◆ AIM OF THE TASK: Omitting all images, set down every line below exactly as it appears.

◆ Page layout parsing data:
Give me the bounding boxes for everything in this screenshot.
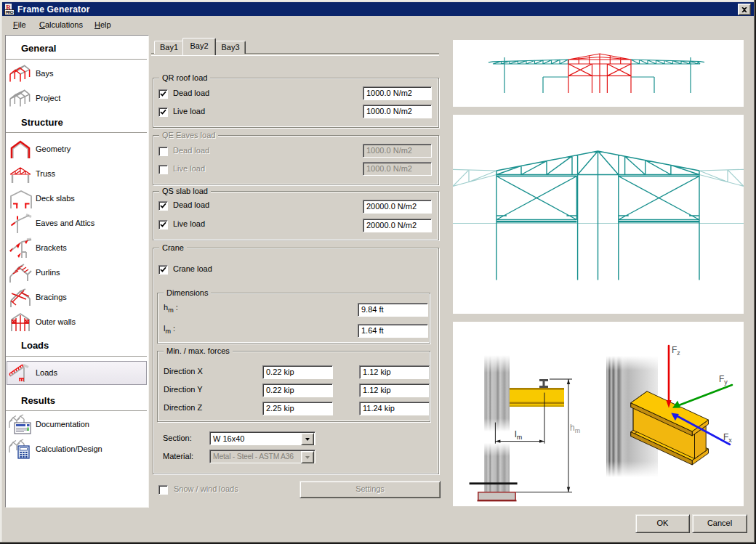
eaves-icon	[9, 213, 32, 233]
tab-bay3[interactable]: Bay3	[215, 41, 246, 54]
checkmark-icon	[160, 267, 166, 273]
sidebar-item-label: Purlins	[36, 268, 60, 277]
input-qr-dead-load[interactable]: 1000.0 N/m2	[363, 86, 432, 100]
material-dropdown-button	[301, 451, 314, 463]
crane-detail-drawing	[453, 322, 744, 506]
checkbox-label: Live load	[173, 164, 205, 173]
group-title: QR roof load	[159, 73, 210, 83]
menu-file[interactable]: File	[13, 20, 26, 29]
loads-icon	[9, 362, 32, 383]
force-label-z: Direction Z	[164, 403, 202, 412]
group-qe-eaves-load: QE Eaves load Dead load 1000.0 N/m2 Live…	[153, 135, 439, 185]
checkmark-icon	[160, 203, 166, 209]
truss-icon	[9, 163, 32, 184]
sidebar-item-label: Eaves and Attics	[36, 219, 94, 227]
menu-help[interactable]: Help	[94, 20, 111, 29]
sidebar-item-purlins[interactable]: Purlins	[6, 260, 147, 285]
sidebar-item-geometry[interactable]: Geometry	[6, 137, 147, 161]
outer-walls-icon	[9, 312, 32, 332]
sidebar-item-label: Project	[36, 94, 60, 102]
menubar: File Calculations Help	[2, 17, 754, 32]
checkbox-qr-dead-load[interactable]	[158, 89, 168, 99]
dim-label-lm: lm	[515, 429, 522, 441]
input-qs-live-load[interactable]: 20000.0 N/m2	[363, 219, 432, 232]
input-force-z-max[interactable]: 11.24 kip	[359, 402, 430, 415]
sidebar-header-loads: Loads	[21, 340, 49, 351]
material-label: Material:	[163, 452, 193, 460]
sidebar-item-brackets[interactable]: Brackets	[6, 235, 147, 260]
bracings-icon	[9, 287, 32, 307]
frame-generator-window: R PRO Frame Generator File Calculations …	[0, 0, 756, 544]
checkbox-qs-live-load[interactable]	[158, 220, 168, 230]
input-lm[interactable]: 1.64 ft	[358, 324, 428, 338]
checkmark-icon	[160, 222, 166, 228]
input-hm[interactable]: 9.84 ft	[358, 303, 428, 317]
checkbox-qs-dead-load[interactable]	[158, 201, 168, 211]
checkbox-qr-live-load[interactable]	[158, 107, 168, 117]
sidebar-item-truss[interactable]: Truss	[6, 161, 147, 186]
sidebar-item-bays[interactable]: Bays	[6, 61, 147, 86]
preview-structure-overview	[453, 40, 744, 107]
ok-button[interactable]: OK	[635, 514, 690, 533]
section-dropdown-button[interactable]	[301, 433, 314, 445]
structure-overview-drawing	[453, 40, 744, 107]
sidebar-item-calculation[interactable]: Calculation/Design	[6, 437, 147, 461]
sidebar-item-label: Brackets	[36, 243, 67, 252]
sidebar-item-bracings[interactable]: Bracings	[6, 285, 147, 309]
checkbox-label: Dead load	[173, 89, 209, 97]
checkbox-crane-load[interactable]	[158, 265, 168, 275]
sidebar-item-eaves[interactable]: Eaves and Attics	[6, 211, 147, 235]
input-force-z-min[interactable]: 2.25 kip	[262, 402, 333, 415]
sidebar-item-documentation[interactable]: Documentation	[6, 412, 147, 437]
chevron-down-icon	[305, 438, 310, 443]
purlins-icon	[9, 262, 32, 283]
bays-icon	[9, 63, 32, 84]
sidebar-header-structure: Structure	[21, 117, 63, 128]
preview-crane-details: lm hm Fz Fy Fx	[453, 322, 744, 506]
sidebar-item-project[interactable]: Project	[6, 86, 147, 110]
preview-bay-elevation	[453, 115, 744, 314]
menu-calculations[interactable]: Calculations	[39, 20, 83, 29]
input-qe-dead-load: 1000.0 N/m2	[363, 144, 432, 158]
close-button[interactable]	[738, 4, 751, 15]
input-qr-live-load[interactable]: 1000.0 N/m2	[363, 105, 432, 118]
group-title: Dimensions	[164, 288, 211, 298]
project-icon	[9, 88, 32, 108]
input-force-y-max[interactable]: 1.12 kip	[359, 383, 430, 397]
section-value: W 16x40	[213, 433, 244, 444]
checkmark-icon	[160, 91, 166, 97]
checkbox-snow-wind	[158, 485, 168, 495]
sidebar: General Bays Projec	[5, 35, 149, 508]
group-title: QE Eaves load	[159, 131, 218, 140]
titlebar: R PRO Frame Generator	[2, 2, 754, 16]
dimension-label-hm: hm :	[164, 303, 178, 314]
sidebar-header-general: General	[21, 43, 56, 54]
tab-bay2[interactable]: Bay2	[182, 38, 216, 55]
section-label: Section:	[163, 434, 192, 442]
checkbox-qe-live-load	[158, 165, 168, 174]
group-qr-roof-load: QR roof load Dead load 1000.0 N/m2 Live …	[153, 78, 439, 128]
input-force-x-max[interactable]: 1.12 kip	[359, 365, 430, 379]
sidebar-item-loads[interactable]: Loads	[6, 360, 147, 385]
sidebar-item-outer-walls[interactable]: Outer walls	[6, 309, 147, 334]
input-force-y-min[interactable]: 0.22 kip	[262, 383, 333, 397]
input-force-x-min[interactable]: 0.22 kip	[262, 365, 333, 379]
sidebar-item-deck-slabs[interactable]: Deck slabs	[6, 186, 147, 211]
cancel-button[interactable]: Cancel	[692, 514, 747, 533]
settings-button: Settings	[299, 481, 441, 498]
sidebar-item-label: Geometry	[36, 145, 71, 153]
app-icon: R PRO	[4, 4, 16, 15]
sidebar-item-label: Calculation/Design	[36, 444, 102, 453]
tab-bay1[interactable]: Bay1	[154, 41, 184, 54]
section-combo[interactable]: W 16x40	[209, 431, 315, 445]
input-qe-live-load: 1000.0 N/m2	[363, 162, 432, 176]
sidebar-item-label: Outer walls	[36, 317, 76, 326]
input-qs-dead-load[interactable]: 20000.0 N/m2	[363, 200, 432, 214]
checkbox-label: Live load	[173, 107, 205, 115]
material-combo: Metal - Steel - ASTM A36	[209, 450, 315, 463]
force-label-x: Direction X	[164, 367, 203, 375]
dimension-label-lm: lm :	[164, 324, 175, 335]
brackets-icon	[9, 238, 32, 258]
group-qs-slab-load: QS slab load Dead load 20000.0 N/m2 Live…	[153, 191, 439, 240]
sidebar-header-results: Results	[21, 395, 55, 406]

◆ EXERCISE RESULT:
Give me the bounding boxes for everything in this screenshot.
eaves-icon	[9, 213, 32, 233]
tab-bay3[interactable]: Bay3	[215, 41, 246, 54]
checkmark-icon	[160, 267, 166, 273]
sidebar-item-label: Purlins	[36, 268, 60, 277]
input-qr-dead-load[interactable]: 1000.0 N/m2	[363, 86, 432, 100]
material-dropdown-button	[301, 451, 314, 463]
crane-detail-drawing	[453, 322, 744, 506]
checkbox-label: Live load	[173, 164, 205, 173]
group-title: QR roof load	[159, 73, 210, 83]
menu-file[interactable]: File	[13, 20, 26, 29]
loads-icon	[9, 362, 32, 383]
force-label-z: Direction Z	[164, 403, 202, 412]
group-qe-eaves-load: QE Eaves load Dead load 1000.0 N/m2 Live…	[153, 135, 439, 185]
checkmark-icon	[160, 203, 166, 209]
truss-icon	[9, 163, 32, 184]
sidebar-item-label: Eaves and Attics	[36, 219, 94, 227]
menu-help[interactable]: Help	[94, 20, 111, 29]
sidebar-item-purlins[interactable]: Purlins	[6, 260, 147, 285]
sidebar-item-geometry[interactable]: Geometry	[6, 137, 147, 161]
outer-walls-icon	[9, 312, 32, 332]
sidebar-item-label: Project	[36, 94, 60, 102]
menubar: File Calculations Help	[2, 17, 754, 32]
checkbox-qr-dead-load[interactable]	[158, 89, 168, 99]
dim-label-lm: lm	[515, 429, 522, 441]
input-qs-live-load[interactable]: 20000.0 N/m2	[363, 219, 432, 232]
input-force-z-max[interactable]: 11.24 kip	[359, 402, 430, 415]
sidebar-header-loads: Loads	[21, 340, 49, 351]
material-label: Material:	[163, 452, 193, 460]
sidebar-item-brackets[interactable]: Brackets	[6, 235, 147, 260]
bracings-icon	[9, 287, 32, 307]
frame-generator-window: R PRO Frame Generator File Calculations …	[0, 0, 756, 544]
checkbox-qs-live-load[interactable]	[158, 220, 168, 230]
input-lm[interactable]: 1.64 ft	[358, 324, 428, 338]
checkmark-icon	[160, 222, 166, 228]
input-hm[interactable]: 9.84 ft	[358, 303, 428, 317]
checkbox-qs-dead-load[interactable]	[158, 201, 168, 211]
checkbox-qr-live-load[interactable]	[158, 107, 168, 117]
sidebar-item-truss[interactable]: Truss	[6, 161, 147, 186]
sidebar-item-bays[interactable]: Bays	[6, 61, 147, 86]
preview-structure-overview	[453, 40, 744, 107]
ok-button[interactable]: OK	[635, 514, 690, 533]
section-dropdown-button[interactable]	[301, 433, 314, 445]
structure-overview-drawing	[453, 40, 744, 107]
sidebar-item-calculation[interactable]: Calculation/Design	[6, 437, 147, 461]
sidebar-item-label: Brackets	[36, 243, 67, 252]
sidebar-item-bracings[interactable]: Bracings	[6, 285, 147, 309]
checkbox-label: Dead load	[173, 89, 209, 97]
checkbox-crane-load[interactable]	[158, 265, 168, 275]
sidebar-item-eaves[interactable]: Eaves and Attics	[6, 211, 147, 235]
input-force-z-min[interactable]: 2.25 kip	[262, 402, 333, 415]
sidebar-item-documentation[interactable]: Documentation	[6, 412, 147, 437]
chevron-down-icon	[305, 438, 310, 443]
purlins-icon	[9, 262, 32, 283]
bays-icon	[9, 63, 32, 84]
sidebar-header-structure: Structure	[21, 117, 63, 128]
preview-crane-details: lm hm Fz Fy Fx	[453, 322, 744, 506]
sidebar-item-project[interactable]: Project	[6, 86, 147, 110]
preview-bay-elevation	[453, 115, 744, 314]
menu-calculations[interactable]: Calculations	[39, 20, 83, 29]
input-qe-dead-load: 1000.0 N/m2	[363, 144, 432, 158]
close-button[interactable]	[738, 4, 751, 15]
input-qr-live-load[interactable]: 1000.0 N/m2	[363, 105, 432, 118]
group-title: Dimensions	[164, 288, 211, 298]
project-icon	[9, 88, 32, 108]
input-force-y-max[interactable]: 1.12 kip	[359, 383, 430, 397]
section-value: W 16x40	[213, 433, 244, 444]
checkmark-icon	[160, 91, 166, 97]
checkbox-snow-wind	[158, 485, 168, 495]
sidebar: General Bays Projec	[5, 35, 149, 508]
group-title: QE Eaves load	[159, 131, 218, 140]
titlebar: R PRO Frame Generator	[2, 2, 754, 16]
dimension-label-hm: hm :	[164, 303, 178, 314]
sidebar-header-general: General	[21, 43, 56, 54]
tab-bay2[interactable]: Bay2	[182, 38, 216, 55]
section-label: Section:	[163, 434, 192, 442]
checkbox-qe-live-load	[158, 165, 168, 174]
group-qr-roof-load: QR roof load Dead load 1000.0 N/m2 Live …	[153, 78, 439, 128]
input-force-x-max[interactable]: 1.12 kip	[359, 365, 430, 379]
sidebar-item-loads[interactable]: Loads	[6, 360, 147, 385]
sidebar-item-outer-walls[interactable]: Outer walls	[6, 309, 147, 334]
input-force-y-min[interactable]: 0.22 kip	[262, 383, 333, 397]
input-force-x-min[interactable]: 0.22 kip	[262, 365, 333, 379]
sidebar-item-deck-slabs[interactable]: Deck slabs	[6, 186, 147, 211]
cancel-button[interactable]: Cancel	[692, 514, 747, 533]
settings-button: Settings	[299, 481, 441, 498]
sidebar-item-label: Geometry	[36, 145, 71, 153]
app-icon: R PRO	[4, 4, 16, 15]
sidebar-item-label: Calculation/Design	[36, 444, 102, 453]
tab-bay1[interactable]: Bay1	[154, 41, 184, 54]
section-combo[interactable]: W 16x40	[209, 431, 315, 445]
input-qe-live-load: 1000.0 N/m2	[363, 162, 432, 176]
sidebar-item-label: Outer walls	[36, 317, 76, 326]
input-qs-dead-load[interactable]: 20000.0 N/m2	[363, 200, 432, 214]
checkbox-label: Live load	[173, 107, 205, 115]
material-combo: Metal - Steel - ASTM A36	[209, 450, 315, 463]
force-label-x: Direction X	[164, 367, 203, 375]
dimension-label-lm: lm :	[164, 324, 175, 335]
brackets-icon	[9, 238, 32, 258]
group-qs-slab-load: QS slab load Dead load 20000.0 N/m2 Live…	[153, 191, 439, 240]
sidebar-header-results: Results	[21, 395, 55, 406]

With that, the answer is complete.